Financial technology (fintech) firms looking to do business in Australia will find it easier, thanks to a new agreement between the countries' financial regulators.
The Monetary Authority of Singapore (MAS) and the Australian Securities and Investments Commission (Asic) yesterday signed what is called the Innovation Functions Cooperation Agreement.
This will allow fintech firms in Singapore and Australia to speed up the process of entering each other's markets, including setting up early discussions more quickly and getting advice on required licences.
MAS chief fintech officer Sopnendu Mohanty said in a statement that the agreement would create opportunities for firms to grow and expand in both places.
"MAS is also looking forward to partner Asic in joint innovation projects on the application of key technologies such as digital and mobile payments, blockchain and distributed ledgers, big data, and application programming interfaces," he added.
Asic chairman Greg Medcraft said fintech start-ups have been asking about regulatory requirements in Australia since the regulator set up an innovation hub last year.
He added: "This agreement with the MAS will help break down barriers to entry both here and in Singapore."
With freer movement, this could see more Australian fintech firms moving into an increasingly saturated space where banks are present as well, but industry watchers are all for it.
DBS Bank chief innovation officer Neal Cross said: "We see this as a net advantage as DBS is incredibly active in fintech.

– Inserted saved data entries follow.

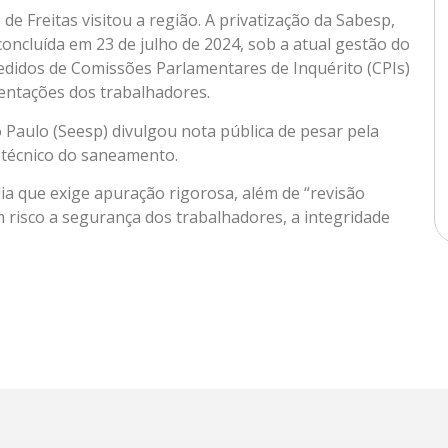
de Freitas visitou a região. A privatização da Sabesp,
oncluída em 23 de julho de 2024, sob a atual gestão do
edidos de Comissões Parlamentares de Inquérito (CPIs)
entações dos trabalhadores.
 Paulo (Seesp) divulgou nota pública de pesar pela
 técnico do saneamento.
ia que exige apuração rigorosa, além de “revisão
 risco a segurança dos trabalhadores, a integridade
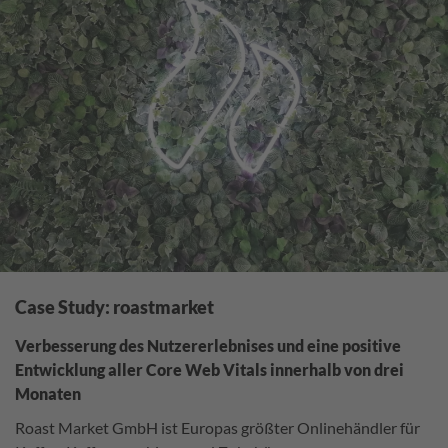
Case Study: roastmarket
Verbesserung des Nutzererlebnises und eine positive
Entwicklung aller Core Web Vitals innerhalb von drei
Monaten
Roast Market GmbH ist Europas größter Onlinehändler für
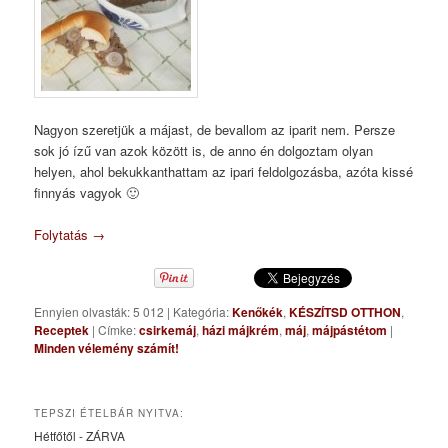
Nagyon szeretjük a májast, de bevallom az iparit nem. Persze
sok jó ízű van azok között is, de anno én dolgoztam olyan
helyen, ahol bekukkanthattam az ipari feldolgozásba, azóta kissé
finnyás vagyok 🙂
Folytatás
→
Ennyien olvasták: 5 012
|
Kategória:
Kenőkék
,
KÉSZÍTSD OTTHON
,
Receptek
|
Címke:
csirkemáj
,
házi májkrém
,
máj
,
májpástétom
|
Minden vélemény számít!
TEPSZI ÉTELBÁR NYITVA:
Hétfőtől - ZÁRVA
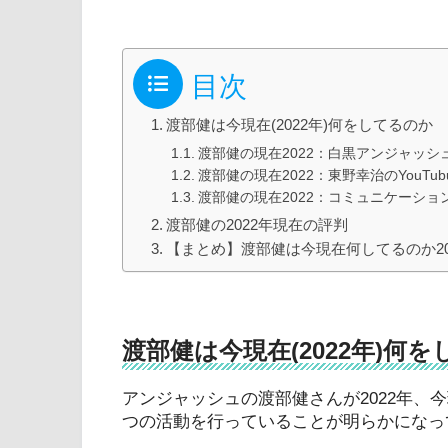
目次
渡部健は今現在(2022年)何をしてるのか
渡部健の現在2022：白黒アンジャッシ
渡部健の現在2022：東野幸治のYouTu
渡部健の現在2022：コミュニケーショ
渡部健の2022年現在の評判
【まとめ】渡部健は今現在何してるのか2
渡部健は今現在(2022年)何
アンジャッシュの渡部健さんが2022年、
つの活動を行っていることが明らかになっ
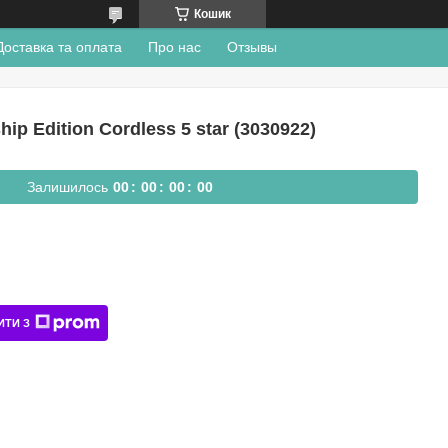
Кошик
Доставка та оплата
Про нас
Отзывы
 Edition Cordless 5 star (3030922)
Залишилось
0
0
0
0
0
0
0
0
ИТИ З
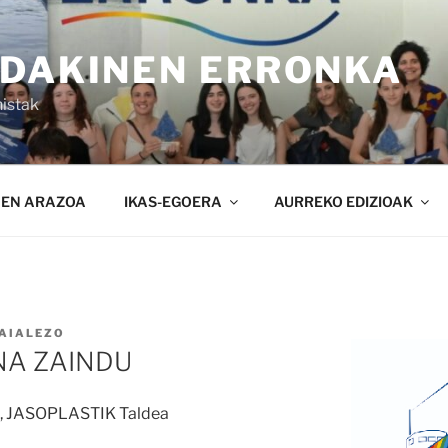
NDAKINEN ERRONKA
istak
NEN ARAZOA
IKAS-EGOERA
AURREKO EDIZIOAK
AIALEZO
NA ZAINDU
, JASOPLASTIK Taldea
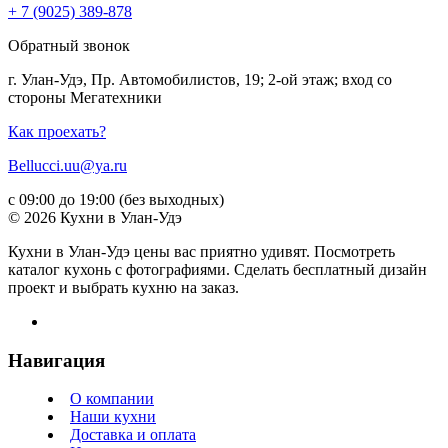
+ 7 (9025) 389-878
Обратный звонок
г. Улан-Удэ, Пр. Автомобилистов, 19; 2-ой этаж; вход со
стороны Мегатехники
Как проехать?
Bellucci.uu@ya.ru
с 09:00 до 19:00 (без выходных)
© 2026 Кухни в Улан-Удэ
Кухни в Улан-Удэ цены вас приятно удивят. Посмотреть
каталог кухонь с фотографиями. Сделать бесплатный дизайн
проект и выбрать кухню на заказ.
Навигация
О компании
Наши кухни
Доставка и оплата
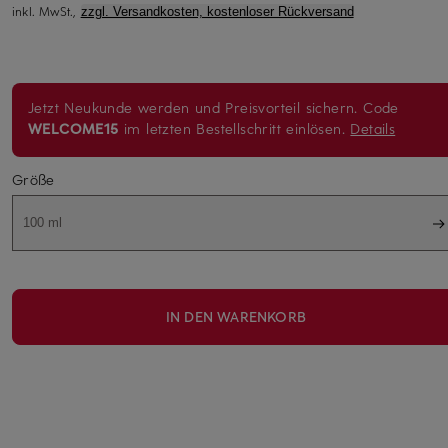
inkl. MwSt.,
zzgl. Versandkosten, kostenloser Rückversand
Jetzt Neukunde werden und Preisvorteil sichern. Code
WELCOME15
im letzten Bestellschritt einlösen.
Details
Größe
100 ml
IN DEN WARENKORB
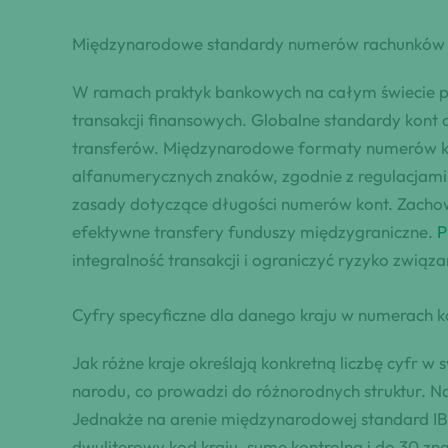
Międzynarodowe standardy numerów rachunków
W ramach praktyk bankowych na całym świecie p
transakcji finansowych. Globalne standardy kon
transferów. Międzynarodowe formaty numerów kon
alfanumerycznych znaków, zgodnie z regulacjami 
zasady dotyczące długości numerów kont. Zachowa
efektywne transfery funduszy międzygraniczne.
P
integralność transakcji i ograniczyć ryzyko zwią
Cyfry specyficzne dla danego kraju w numerach 
Jak różne kraje określają konkretną liczbę cyfr 
narodu, co prowadzi do różnorodnych struktur. N
Jednakże na arenie międzynarodowej standard I
dwuliterowy kod kraju, sumę kontrolną i do 30 z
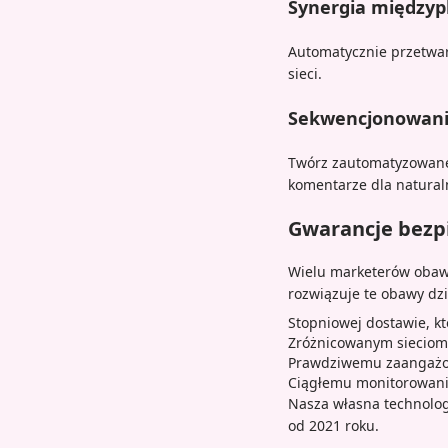
Synergia między
Automatycznie przetwar
sieci.
Sekwencjonowani
Twórz zautomatyzowane 
komentarze dla natural
Gwarancje bezpi
Wielu marketerów obaw
rozwiązuje te obawy dzi
Stopniowej dostawie, k
Zróżnicowanym sieciom 
Prawdziwemu zaangażow
Ciągłemu monitorowani
Nasza własna technolog
od 2021 roku.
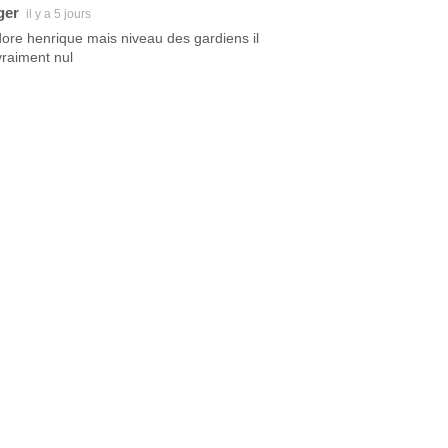
ger
il y a 5 jours
dore henrique mais niveau des gardiens il
vraiment nul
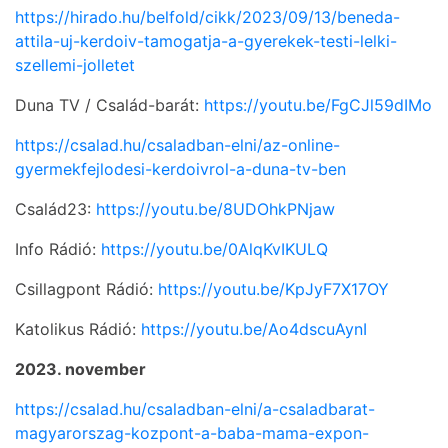
https://hirado.hu/belfold/cikk/2023/09/13/beneda-
attila-uj-kerdoiv-tamogatja-a-gyerekek-testi-lelki-
szellemi-jolletet
Duna TV / Család-barát:
https://youtu.be/FgCJl59dIMo
https://csalad.hu/csaladban-elni/az-online-
gyermekfejlodesi-kerdoivrol-a-duna-tv-ben
Család23:
https://youtu.be/8UDOhkPNjaw
Info Rádió:
https://youtu.be/0AlqKvIKULQ
Csillagpont Rádió:
https://youtu.be/KpJyF7X17OY
Katolikus Rádió:
https://youtu.be/Ao4dscuAynI
2023. november
https://csalad.hu/csaladban-elni/a-csaladbarat-
magyarorszag-kozpont-a-baba-mama-expon-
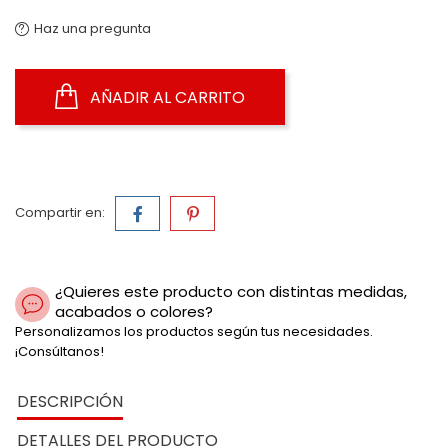
Haz una pregunta
AÑADIR AL CARRITO
Compartir en:
¿Quieres este producto con distintas medidas,
acabados o colores?
Personalizamos los productos según tus necesidades.
¡Consúltanos!
DESCRIPCIÓN
DETALLES DEL PRODUCTO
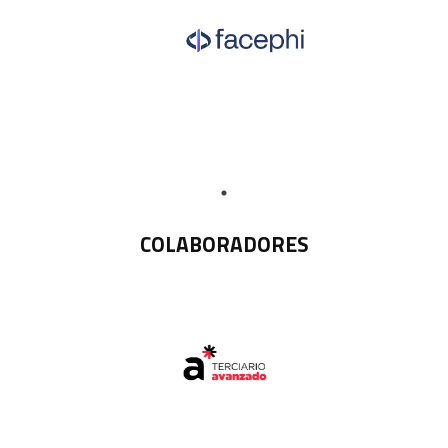
COLABORADORES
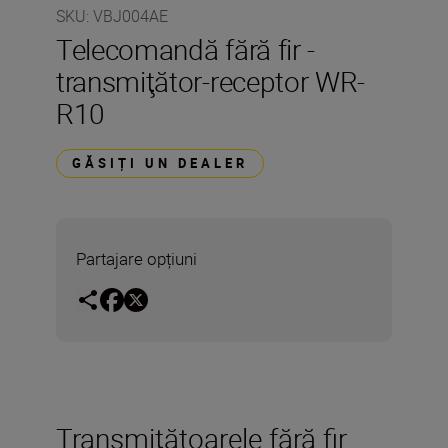
SKU
:
VBJ004AE
Telecomandă fără fir -
transmiţător-receptor WR-
R10
GĂSIȚI UN DEALER
Partajare opțiuni
Transmiţătoarele fără fir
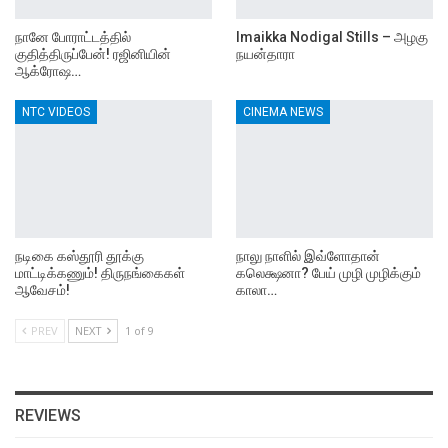
நானே போராட்டத்தில்
Imaikka Nodigal Stills – அழகு
குதித்திருப்பேன்! ரஜினியின்
நயன்தாரா
ஆக்ரோஷ…
NTC VIDEOS
CINEMA NEWS
நடிகை கஸ்தூரி தூக்கு
நாலு நாளில் இவ்ளோதான்
மாட்டிக்கணும்! திருநங்கைகள்
கலெக்ஷனா? பேய் முழி முழிக்கும்
ஆவேசம்!
காலா…
PREV
NEXT
1 of 9
REVIEWS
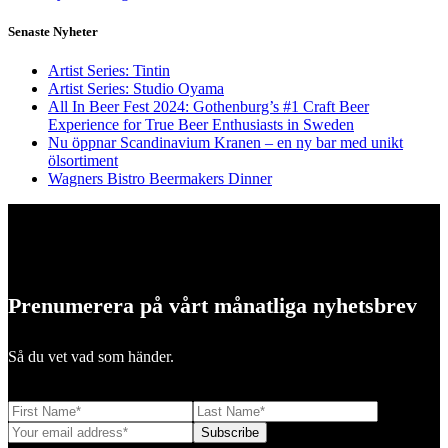
Senaste Nyheter
Artist Series: Tintin
Artist Series: Studio Oyama
All In Beer Fest 2024: Gothenburg’s #1 Craft Beer
Experience for True Beer Enthusiasts in Sweden
Nu öppnar Scandinavium Kranen – en ny bar med unikt
ölsortiment
Wagners Bistro Beermakers Dinner
Prenumerera på vårt månatliga nyhetsbrev
Så du vet vad som händer.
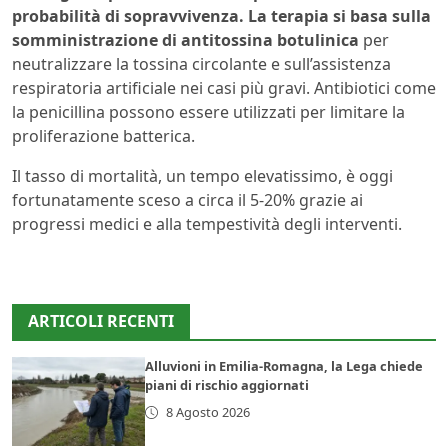
probabilità di sopravvivenza. La terapia si basa sulla
somministrazione di antitossina botulinica
per
neutralizzare la tossina circolante e sull’assistenza
respiratoria artificiale nei casi più gravi. Antibiotici come
la penicillina possono essere utilizzati per limitare la
proliferazione batterica.
Il tasso di mortalità, un tempo elevatissimo, è oggi
fortunatamente sceso a circa il 5-20% grazie ai
progressi medici e alla tempestività degli interventi.
ARTICOLI RECENTI
Alluvioni in Emilia-Romagna, la Lega chiede
piani di rischio aggiornati
8 Agosto 2026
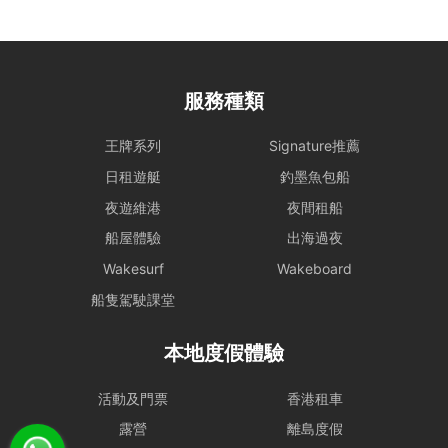
距離上船日期最少14日前更改，租賃人須繳付訂單總金額之20%行政
費;
距離上船日期最少7日前更改，租賃人須繳付訂單總金額之50%行政費;
在上船日期7個工作天內不獲更改。
根據預訂空缺，預訂可更改至該年度10月份或以後之日子，若欲更
服務種類
改為該年度10月份前之日子，租賃人須繳付額外手續費（訂單總金
額之20%）。
王牌系列
Signature推薦
如租賃人最初預訂之日子為平日，更改之日子也必須為平日；如租
日租遊艇
釣墨魚包船
賃人最初預訂之日子為假日，更改之預訂日子必須為假日，並需自
行承擔一切更新預訂之差額。
夜遊維港
夜間租船
租賃人只可以更改預訂時間一次。
船屋體驗
出海過夜
租賃人不得在更改預訂時選擇其他船隻。
取消預訂
Wakesurf
Wakeboard
距離上船日期最少45日前取消，租賃人須繳付訂單總金額之20%行政
船隻駕駛課堂
費;
距離上船日期最少30日前取消，租賃人須繳付訂單總金額之30%行政
費;
本地度假體驗
距離上船日期最少14日前取消，租賃人須繳付訂單總金額之50%行政
費;
活動及門票
香港租車
在上船日期14個工作天內不獲更改。
露營
離島度假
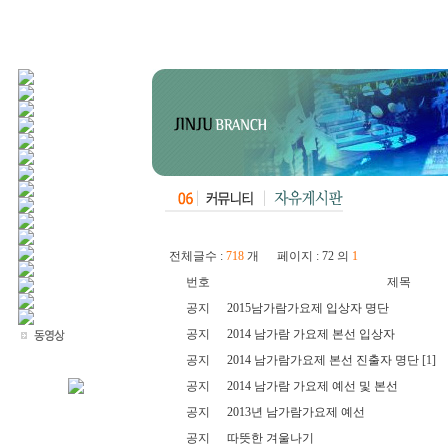
전체글수 :
718
개 페이지 : 72 의
1
번호
제목
공지
2015남가람가요제 입상자 명단
공지
2014 남가람 가요제 본선 입상자
공지
2014 남가람가요제 본선 진출자 명단
[1]
공지
2014 남가람 가요제 예선 및 본선
공지
2013년 남가람가요제 예선
공지
따뜻한 겨울나기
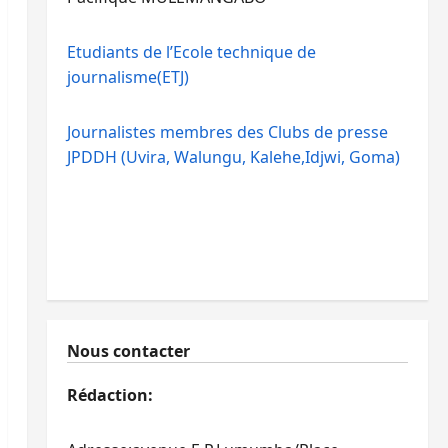
Etudiants de l’Ecole technique de
journalisme(ETJ)
Journalistes membres des Clubs de presse
JPDDH (Uvira, Walungu, Kalehe,Idjwi, Goma)
Nous contacter
Rédaction:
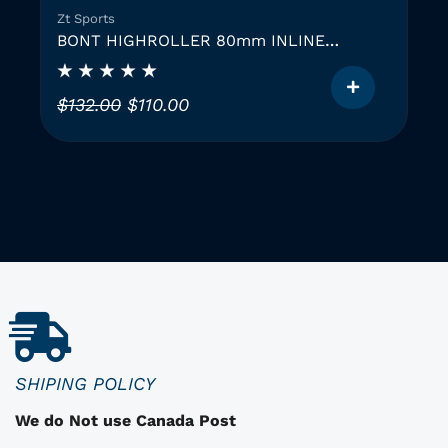
Zt Sports
BONT HIGHROLLER 80mm INLINE
SKATING WHEEL
L
L
$
132.00
$
110.00
e
e
C
p
p
e
r
r
p
i
i
r
x
x
o
i
a
d
u
n
c
i
i
i
t
t
t
u
a
i
e
SHIPING POLICY
d
a
l
We do Not use Canada Post
e
l
e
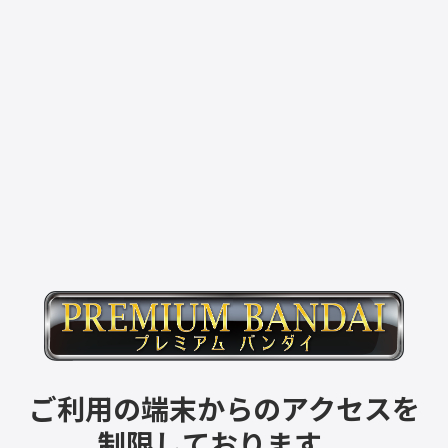
ご利用の端末からのアクセスを
制限しております。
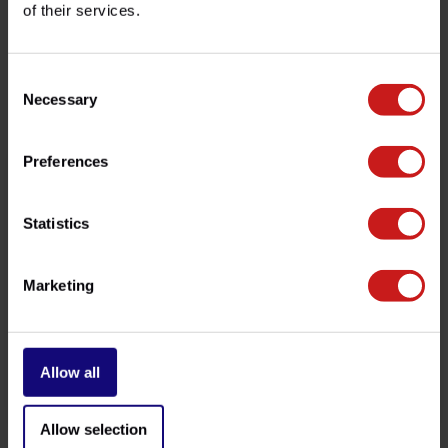
of their services.
ayudarle!
Consent
Productos relacionados
Necessary
Selection
Preferences
Statistics
Marketing
Refuerzo de Horquilla
Kit Extensión +36mm
Allow all
Bonneville
€169,00
€489,00
Disponible
Disponible
Allow selection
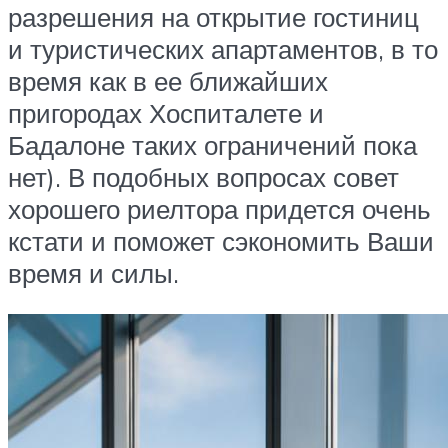
разрешения на открытие гостиниц
и туристических апартаментов, в то
время как в ее ближайших
пригородах Хоспиталете и
Бадалоне таких ограничений пока
нет). В подобных вопросах совет
хорошего риелтора придется очень
кстати и поможет сэкономить Ваши
время и силы.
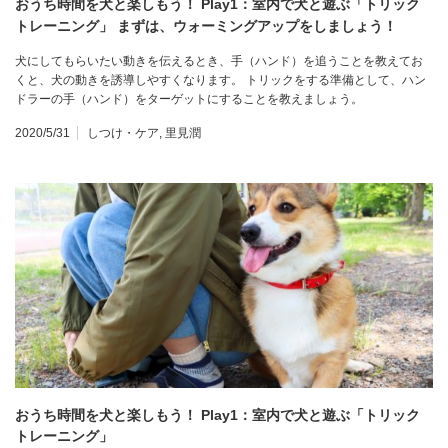
おうち時間を犬と楽しもう！ Play1：室内で犬と遊ぶ「トリック
トレーニング」 まずは、ウォーミングアップをしましょう！
犬にしてもらいたい動きを伝えるとき、手（ハンド）を追うことを教えてお
くと、犬の動きを誘導しやすくなります。 トリックをする準備として、ハン
ドラーの手（ハンド）をターゲットにすることを教えましょう。
2020/5/31
しつけ・ケア
,
里見潤
おうち時間を犬と楽しもう！ Play1：室内で犬と遊ぶ「トリック
トレーニング」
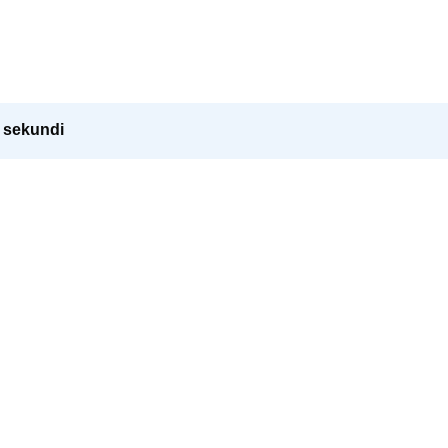
0 sekundi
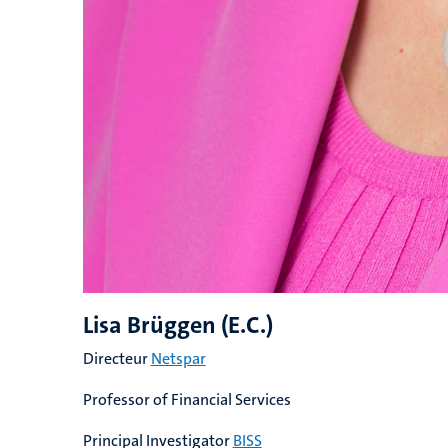
Lisa Brüggen (E.C.)
Directeur
Netspar
Professor of Financial Services
Principal Investigator
BISS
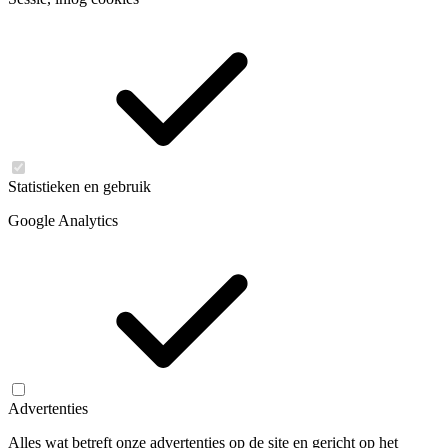
Statistieken en gebruik
Google Analytics
Advertenties
Alles wat betreft onze advertenties op de site en gericht op het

It's not a threat but a huge opportunity for us to get new ideas, people and services.
"We already have access but we welcome easier access to a whole new range of fintech companies, and Australia has been very innovative over the years."
Before firms can seek support under the agreement, they have to meet the eligibility criteria of their home regulator.
MAS said: "Once referred by the regulator, and ahead of applying for licence to operate in the new market, a dedicated team or contact person will help them to understand the regulatory framework in the market they wish to join, and how it applies to them."
The two regulators have also agreed to work together on possible innovation projects and share information on emerging market trends and their impact on regulation.
Mr Pranav Seth, OCBC Bank's head of e-business and business transformation, hopes the partnership will help financial institutions and fintech players navigate regulatory issues more effectively.
Ms Janet Young, UOB head of group channels and digitalisation, said sophisticated investors looking for alternative investments and corporates looking to partner innovative young companies to expand their capabilities will also benefit from the larger ecosystem.
Mr Getty Goh, co-founder of CoAssets, a home-grown real estate crowdfunding platform that is listed in Australia, said the move by the regulators presents a great opportunity for Singapore firms.
"It's perfect for fintech start-ups which want to break into Australia, which is an up-and-coming player in the sector, and is a new and fresh market."